Exascale Machine Learning Technologies

Project Details

The ExaLearn Co-design Center continues to advance how artificial intelligence (AI) and machine learning (ML) are developed to run on the world’s fastest supercomputers. In addition to providing scalable AI and ML tools that enhance Exascale Computing Project (ECP) applications, the center is improving the efficiency and effectiveness of US Department of Energy (DOE) leadership-class computing resources and large-scale experimental user facilities. For its overall focus, ExaLearn has selected four classes of learning problems, specifically using ML to develop surrogate models, inverse solvers, control policies, and design strategies.

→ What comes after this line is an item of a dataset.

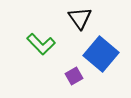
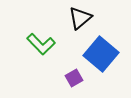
black triangle: rotated 25 degrees clockwise
purple square: moved 2 px down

Each class is demonstrated on a different ECP application area, employing a focused co-design process that targets common learning methods by using deep neural networks, kernel and tensor methods, decision trees, ensemble methods, graphical models, and reinforcement learning.

To understand the limitations posed by constraints related to application development costs, application fidelity, performance portability, scalability, and power efficiency, ExaLearn engages directly with developers of ECP hardware, system software, programming models, learning algorithms, and applications. These collaborations factor in the program’s current goals to:

  • reduce the development risk of ML software for ECP application teams by investigating crucial performance trade-offs related to implementing and applying learning methods in science and engineering,
  • produce high-performance implementations of learning methods,
  • enable simple, efficient integration of those methods with applications, and
  • contribute to the co-design of effective exascale applications, software, and hardware.

To replace costly simulation methods, ExaLearn is using the latest techniques found in generative adversarial networks and variational autoencoders to construct fast, accurate surrogate models. Initial applications have been in computational cosmology, replacing complex N-body and hydrodynamics algorithms with fast neural network emulators. Working with ML-based inverse solvers, ExaLearn is applying these inverse methods for solving problems to back out complex materials structure from neutron scattering data at Oak Ridge National Laboratory’s Spallation Neutron Source. In the areas of optimal control and steering of complex computer simulation workflows, ExaLearn is providing scalable ML software for various ECP applications.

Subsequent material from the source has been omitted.